The advantages and disadvantages of arbitration are present in this article. Arbitration has played a significant role in India’s history. Previously as well, parties in a dispute would present their cases to a panel of wise men, therefore creating a system known as the Panchayat system.
Read Also – Arbitration Definition and Process
Various independent regulations in the international domain have come to a head with the establishment of the Permanent Court of Arbitration. The international community’s dedication to a peaceful resolution of problems was obvious with its establishment.
Arbitration can take several forms, including ad hoc and institutional arbitration, as well as domestic and international arbitration.
The popularity of ad hoc and institutional arbitration has sparked a discussion about which is more effective. According to PriceWaterhouseCoopers’ (PWC) study “Corporate Attitudes and Practices towards Arbitration in India,” the “majority of the enterprises in India that experienced arbitration favored ad-hoc (47 percent) over institutional arbitration” (40 percent ).
After the UNCITRAL model Laws on International Commercial Arbitration is developing and the popularity of arbitration grew even further. The UNCITRAL model laws sparked the creation of a slew of municipal legislation based on them.
Arbitration’s popularity is wide by nearly the world society.
In the first place as the advantages of arbitration over adjudication or other kinds of conflict settlement, on the other hand, have fueled its popularity therefore, the purpose of this essay is to explain the benefits and drawbacks of arbitration.
Read Also – Abuse of Process in International Arbitration
From the beginning, the arbitration procedure has been marked by a sense of justice. The parties have a say in the appointment of arbitrators, the parties are heard individually in an arbitration procedure, and, perhaps most crucially, the arbitration process is based on the parties’ decision to settle their problems amicably.
2. It saves time.
Not only does the arbitration procedure save time for the parties as well as saves time for the court. The courts take a long time to handle the majority of civil matters. The purpose of the emergence of alternative dispute resolution techniques was to shorten the adjudication process.

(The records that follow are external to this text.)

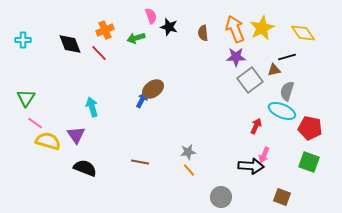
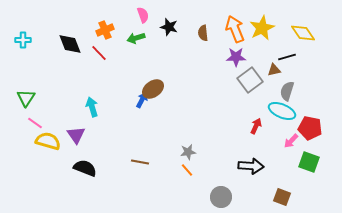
pink semicircle: moved 8 px left, 1 px up
pink arrow: moved 27 px right, 14 px up; rotated 21 degrees clockwise
orange line: moved 2 px left
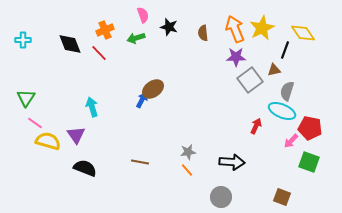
black line: moved 2 px left, 7 px up; rotated 54 degrees counterclockwise
black arrow: moved 19 px left, 4 px up
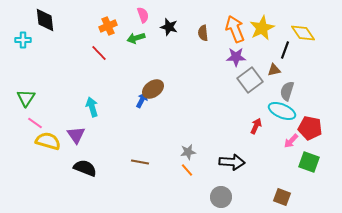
orange cross: moved 3 px right, 4 px up
black diamond: moved 25 px left, 24 px up; rotated 15 degrees clockwise
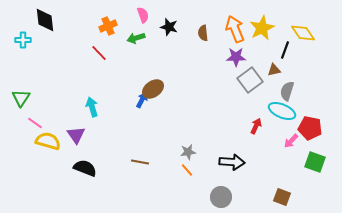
green triangle: moved 5 px left
green square: moved 6 px right
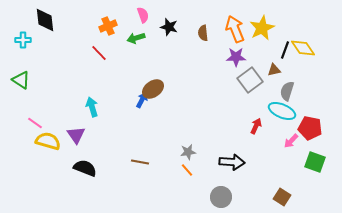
yellow diamond: moved 15 px down
green triangle: moved 18 px up; rotated 30 degrees counterclockwise
brown square: rotated 12 degrees clockwise
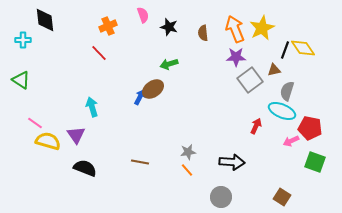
green arrow: moved 33 px right, 26 px down
blue arrow: moved 2 px left, 3 px up
pink arrow: rotated 21 degrees clockwise
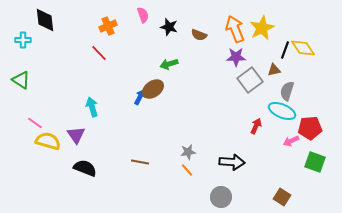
brown semicircle: moved 4 px left, 2 px down; rotated 63 degrees counterclockwise
red pentagon: rotated 15 degrees counterclockwise
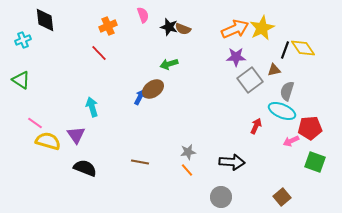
orange arrow: rotated 88 degrees clockwise
brown semicircle: moved 16 px left, 6 px up
cyan cross: rotated 21 degrees counterclockwise
brown square: rotated 18 degrees clockwise
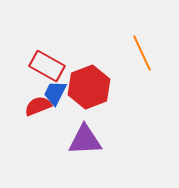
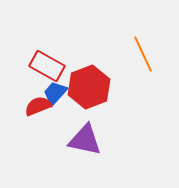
orange line: moved 1 px right, 1 px down
blue trapezoid: rotated 16 degrees clockwise
purple triangle: rotated 15 degrees clockwise
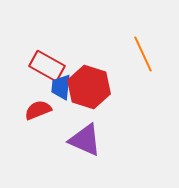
red hexagon: rotated 21 degrees counterclockwise
blue trapezoid: moved 6 px right, 6 px up; rotated 36 degrees counterclockwise
red semicircle: moved 4 px down
purple triangle: rotated 12 degrees clockwise
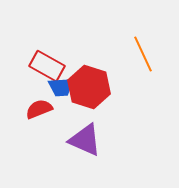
blue trapezoid: rotated 100 degrees counterclockwise
red semicircle: moved 1 px right, 1 px up
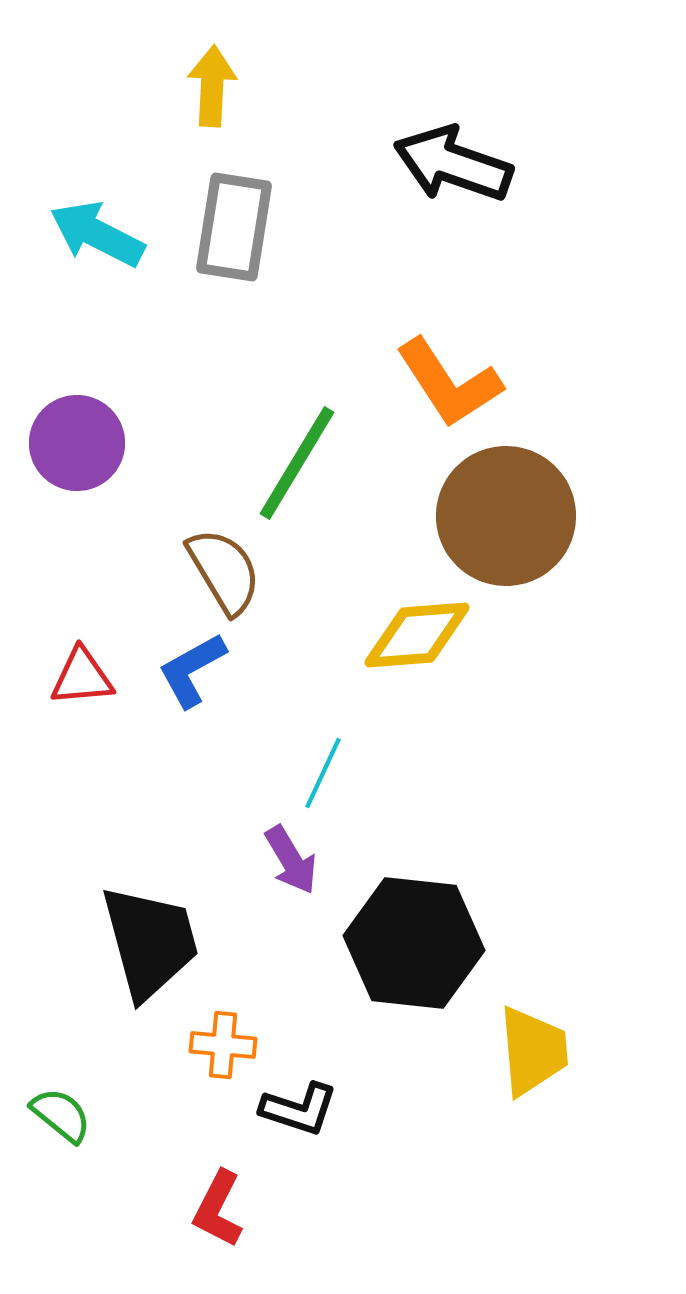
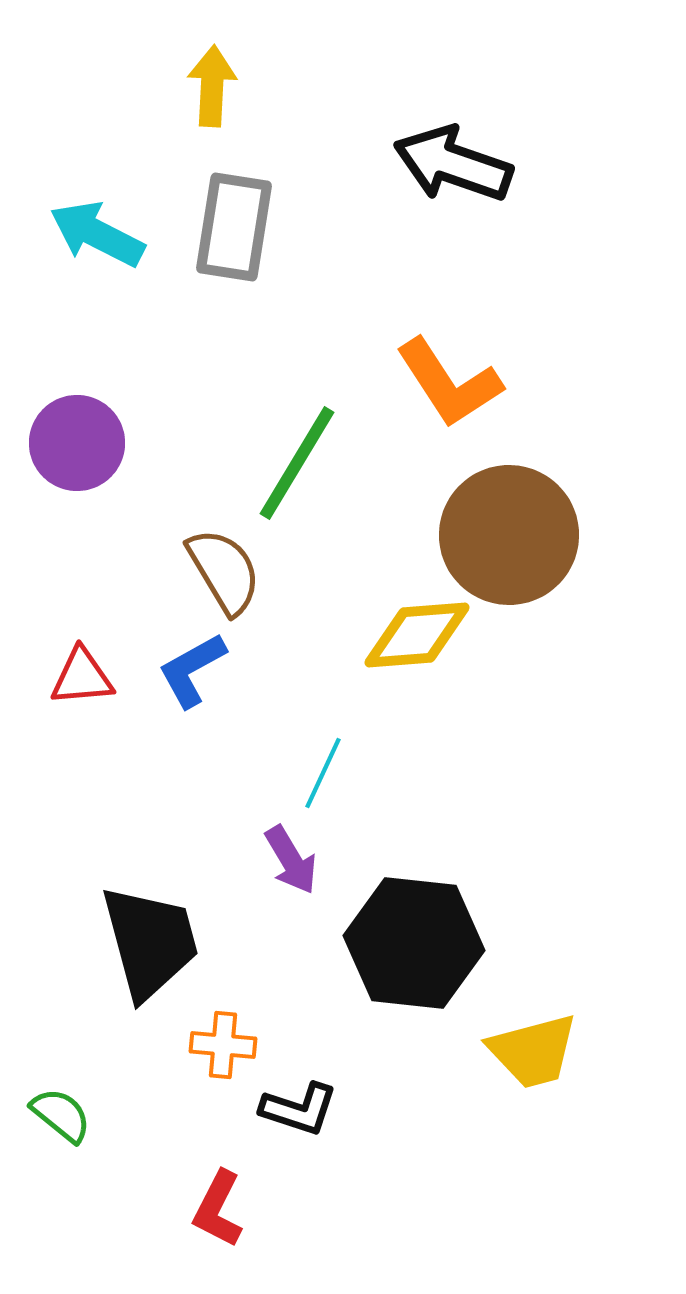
brown circle: moved 3 px right, 19 px down
yellow trapezoid: rotated 80 degrees clockwise
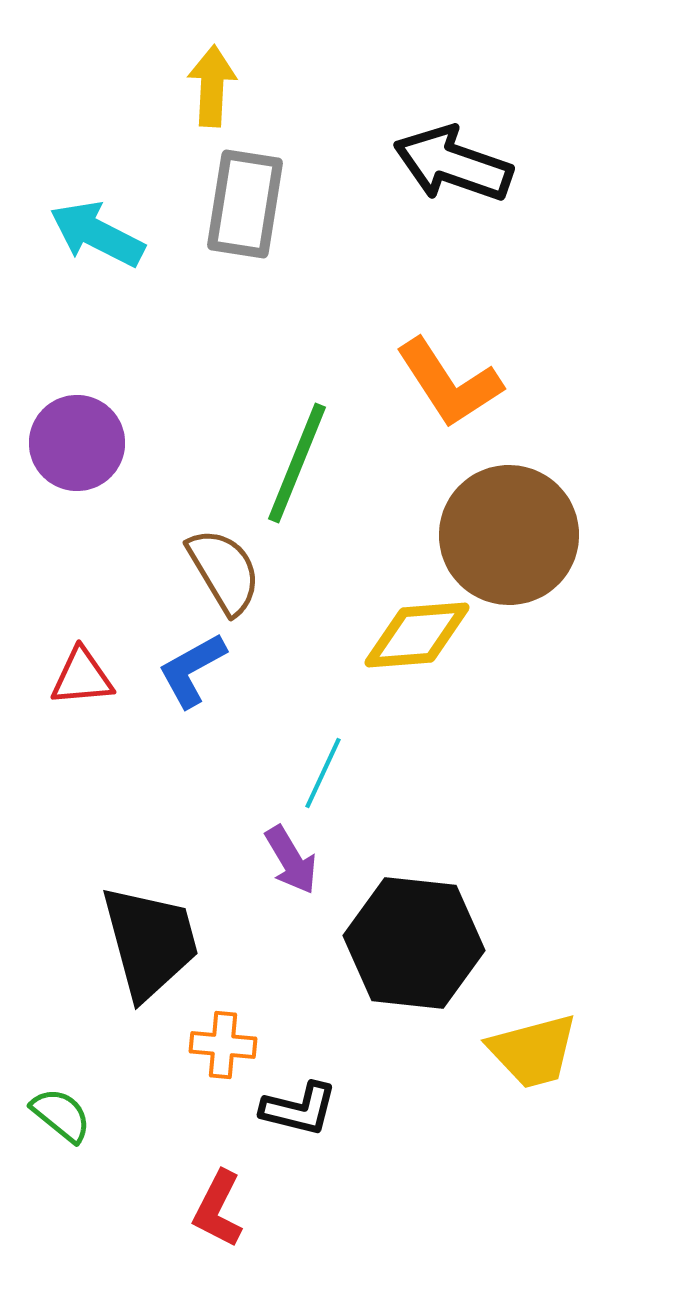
gray rectangle: moved 11 px right, 23 px up
green line: rotated 9 degrees counterclockwise
black L-shape: rotated 4 degrees counterclockwise
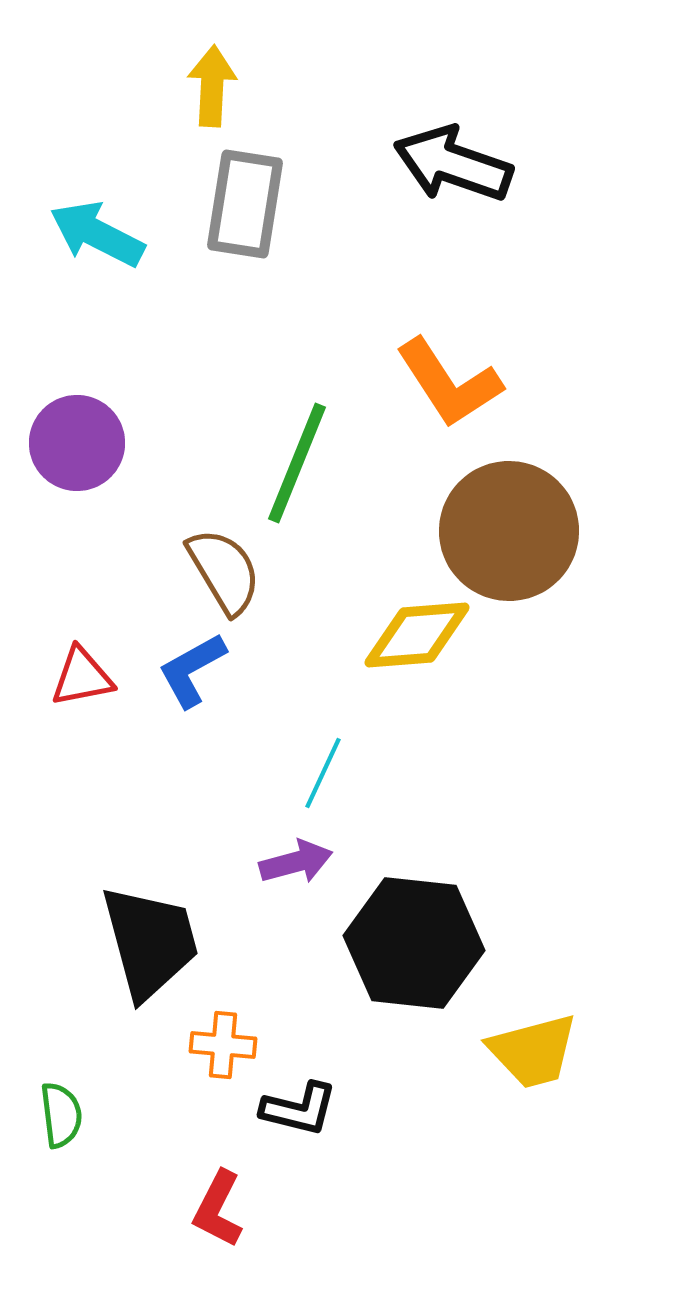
brown circle: moved 4 px up
red triangle: rotated 6 degrees counterclockwise
purple arrow: moved 5 px right, 2 px down; rotated 74 degrees counterclockwise
green semicircle: rotated 44 degrees clockwise
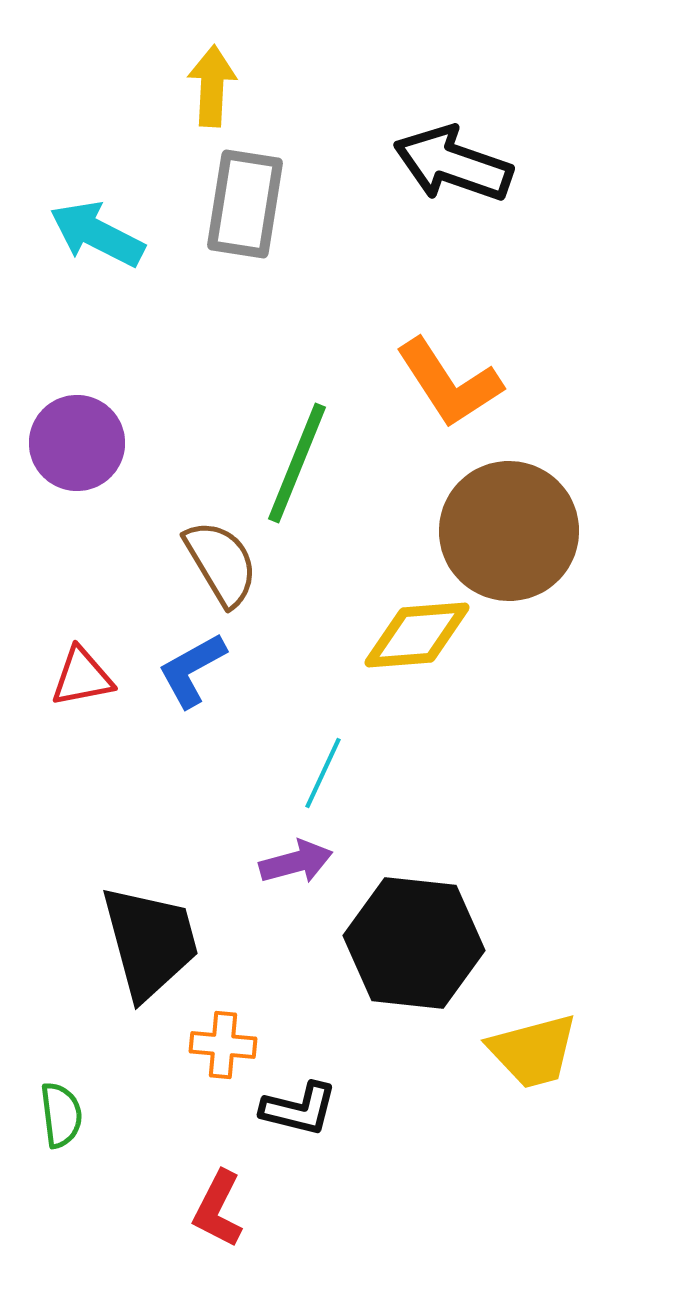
brown semicircle: moved 3 px left, 8 px up
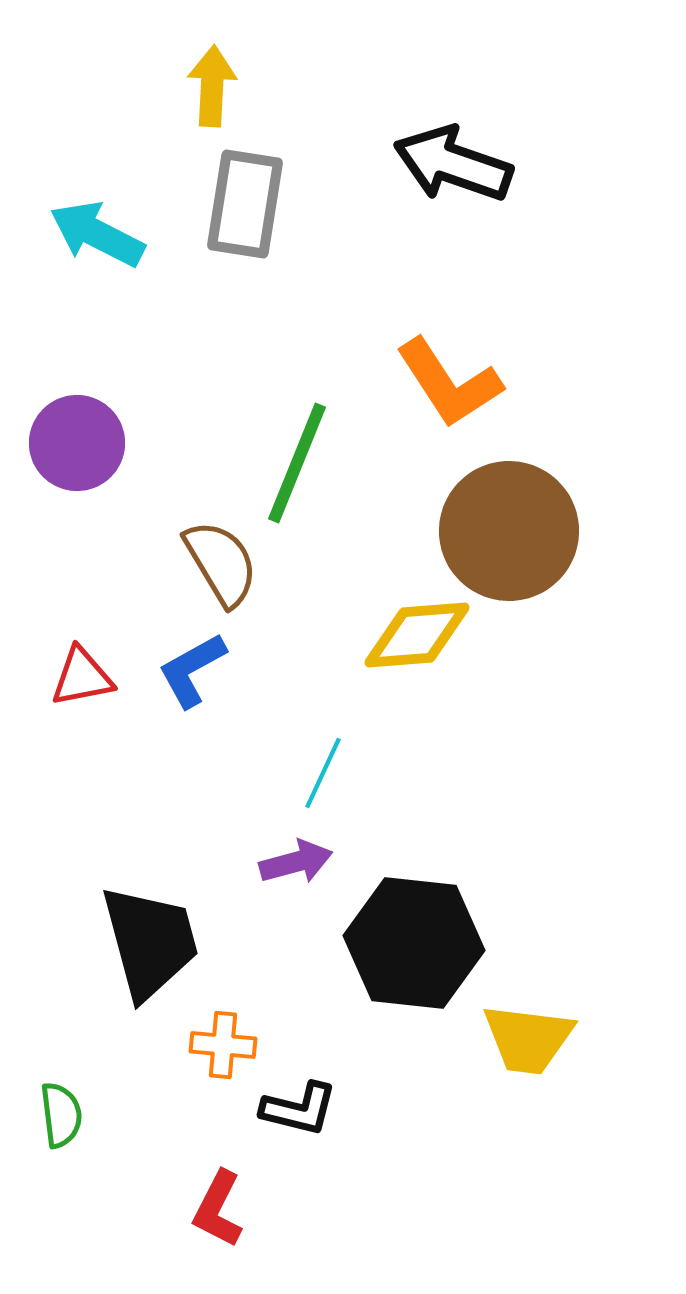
yellow trapezoid: moved 5 px left, 12 px up; rotated 22 degrees clockwise
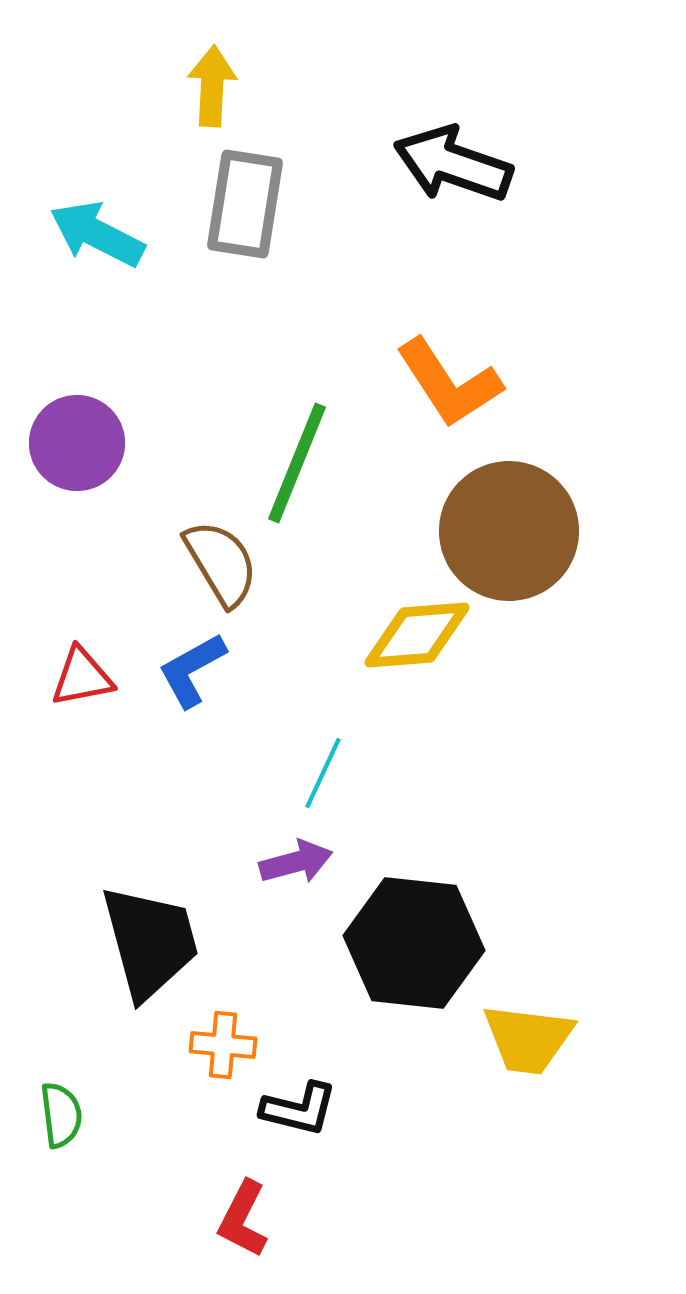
red L-shape: moved 25 px right, 10 px down
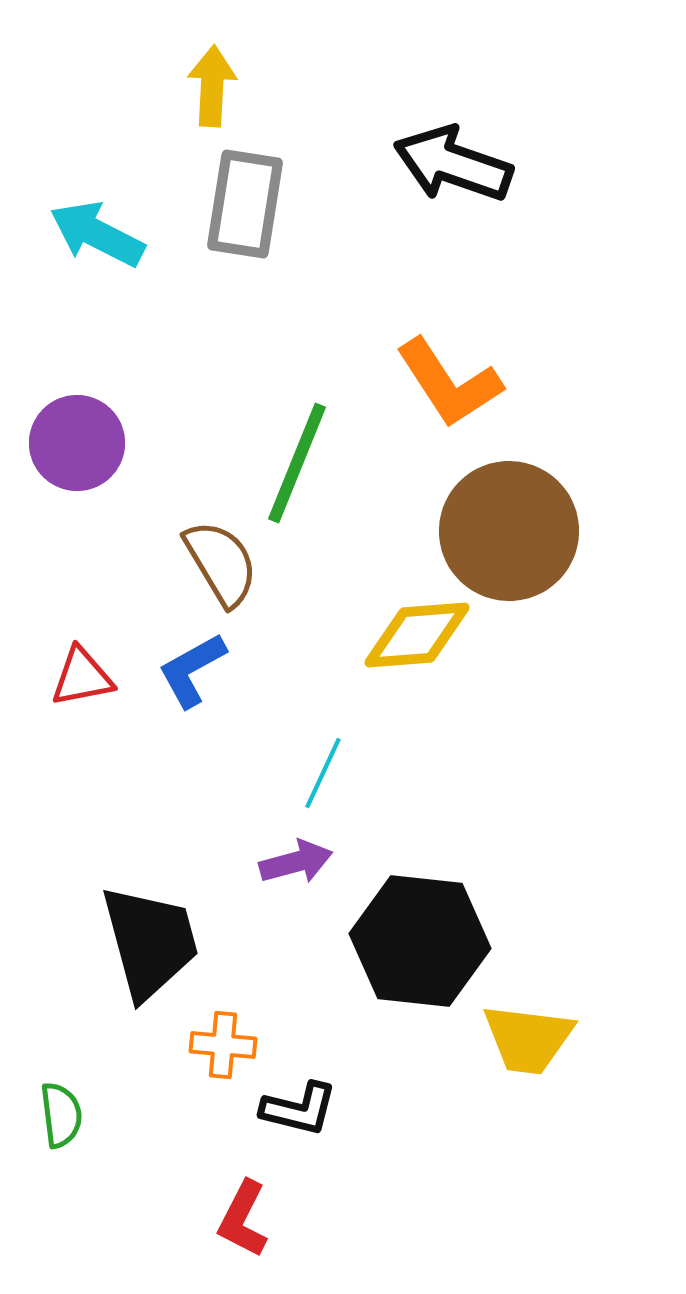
black hexagon: moved 6 px right, 2 px up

Furthermore, as there is a responsibility to settle commercial conflicts as quickly as possible.
In comparison to adjudication, the costs of arbitration are small. One of the reasons that the parties favor arbitration as a means of resolving their disputes is that it is cost-effective.
Another aspect contributing to the process’s popularity is the attention placed on the confidentiality of the information involved. The new modification to India’s Arbitration and Conciliation Act in 2019 makes the arbitration parties obligated to maintain the highest level of confidentiality throughout the procedure.
5. Maintaining control
Since the parties in a dispute are in a position of control from the start. Similarly, they have more control over the arbitration process than they do over any other dispute resolution process. By agreeing to the agreement, the parties are directly participating in the decision-making process.
6. Informal Process
The arbiter is chosen based on the parties’ preferences in the arbitration process. Firstly, the technique takes place in an informal setting that is conducive to dialogue. Secondly, unlike the courtroom where a level of formality has to be maintained, therefore, arbitration allows the friendly exchange of words without many mannerisms to be followed.
Read Also – Arbitration v. Litigation: What Is The Difference
7. Hostility prevention
Unlike the courtroom, where there is free debate and charges thrown around, therefore arbitration encourages civil discourse.
8. Based on an agreement, an award is given.
Arbitration is frequently the consequence of a perfect agreement between the parties so no win-win situation may exist until the parties are at odds.
9. Procedures that are less complicated
The outcome of a legal conflict is more adaptive to the two parties involved. It is not necessary for any side to hire an attorney to represent them.
Read Also – What makes a good arbitration lawyer?
- There are no appeals: The arbitration award only allows for a limited number of appeals. One of the most obvious disadvantages of arbitration is the limited scope of appeal available in awards. There would be no avenue for appeal or rectification if there was a fault with the award.
- There are many different arbitration guidelines to pick from, and it can be difficult to decide which ones to use. Similarly, there are a plethora of institutions that provide arbitration services which hence makes it difficult to choose between them.
- Different statutes exist in certain nations for local and international arbitration. As a result, determining the applicability of international arbitration laws is challenging.
- The cross-cultural language barrier is one of the most significant challenges that arise during arbitration. The language and culture of the two regions are always in conflict. It becomes increasingly difficult to close the gap and reach a consensus.
Read Also – Arbitration – Case Study & Important Judgments
Metha, U. Vijjay, Institutional Arbitration: The Emerging Need for a Robust Dispute Resolution Mechanism in India, (2018) PL March 76.